De mon point de vue les États sont victimes des choix controversés de l'EU sur l'électrification du parc automobile à marche forcée. Stellantis devrait plutôt s'unir avec les constructeurs allemands pour faire pression sur l'EU pour repousser l'échéance de 2035 à 2050.
Entre-temps, VW conclut un accord important avec RIVIAN, le concurrent le plus proche de Tesla. (Peut-être qu'ils se sont souvenus du moment où Elon Musk leur a proposé d'acheter Tesla, qui ne marchait pas bien, et ils n'étaient pas intéressés).
Concernant Stellantis, le changement de stratégie de l'année dernière (en contradiction avec les annonces officielles précédentes, ou comme une évolution de celles-ci), je ne pense pas qu'il pourra trouver/apporter des accords particuliers avec d'autres marques européennes.
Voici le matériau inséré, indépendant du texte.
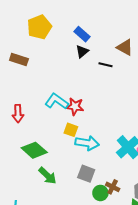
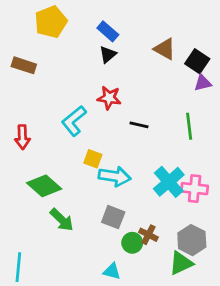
black line: (105, 65) -> (139, 125), moved
cyan L-shape: (57, 101) -> (74, 121), turned -75
red star: (75, 106) -> (109, 98), moved

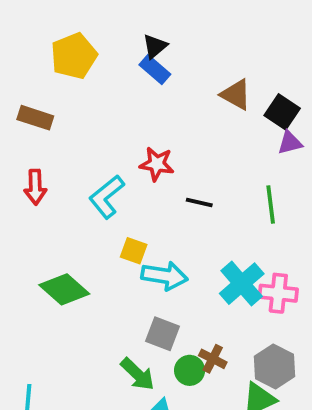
black triangle: (108, 54) -> (155, 46), moved
red arrow: (22, 137) -> (35, 187), moved
green arrow: (62, 220) -> (138, 374), moved

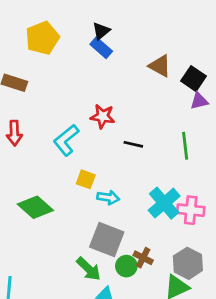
cyan arrow: (165, 276) -> (108, 198), size x0.7
gray square: (163, 334) -> (107, 239), size x1.4

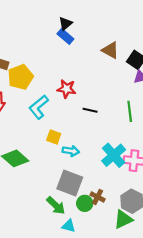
yellow pentagon: (42, 38) -> (20, 77), moved

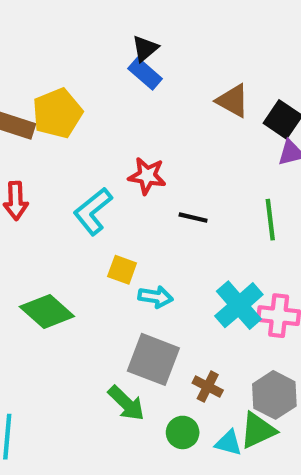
yellow pentagon: (20, 77) -> (57, 113), moved
green circle: (85, 203) -> (183, 432), moved
cyan triangle: (69, 226) -> (229, 443), moved

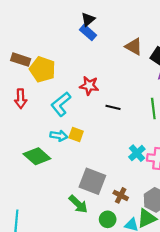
yellow pentagon: (57, 113) -> (42, 69), moved, turned -30
cyan arrow: (155, 297) -> (59, 136), moved
cyan cross: (239, 305) -> (137, 153), size x0.7

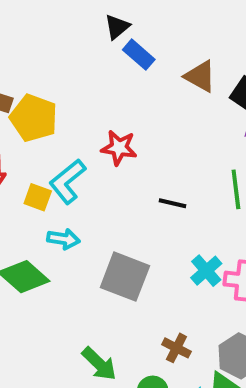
blue rectangle: (88, 32) -> (139, 55), moved
black line: (113, 107) -> (173, 203), moved
yellow square: (76, 135) -> (38, 197), moved
gray square: (92, 181) -> (125, 277), moved

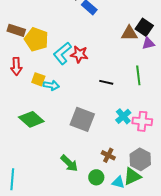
brown triangle: (200, 76) -> (129, 33), moved, turned -30
cyan L-shape: (67, 181) -> (62, 53), moved
cyan arrow: (63, 239) -> (51, 85), moved

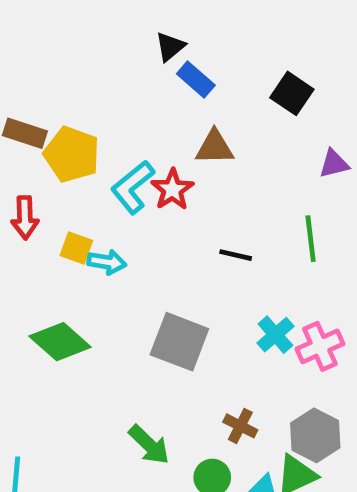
black square: (144, 27) -> (292, 93), moved
brown triangle: (129, 33) -> (215, 147), moved
red star: (79, 54) -> (172, 189), turned 30
pink cross: (142, 121) -> (320, 346), turned -30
Nous ne pouvons pas exclure la possibilité que les Chinois (via Leapmotor) puissent profiter du grand avantage offert par Stellantis pour entrer sur les marchés de l'UE et des États-Unis.
Or, si les dirigeants de Stellantis sont conscients et/ou ignorent cette éventualité, nous ne pourrons le comprendre que dans un ou deux ans.
Cela dépendra des prochaines annonces du groupe.
Aujourd’hui, il peut être logique d’appeler l’UE (et tous les États) à adopter une politique plus cohérente avec d’éventuels projets industriels.
Autrement, cela deviendrait un défi entre la finance et la politique, sous une forme subtile de chantage entre le bien-être et le bien-être social.
Une autre possibilité de cette forme d'opposition (et nous la découvrirons bientôt) est de préparer le terrain (par des premiers messages de détresse industrielle résultant des choix des autres) pour justifier de futurs transferts d'actions vers de nouveaux partenaires chinois et/ou désindustriels.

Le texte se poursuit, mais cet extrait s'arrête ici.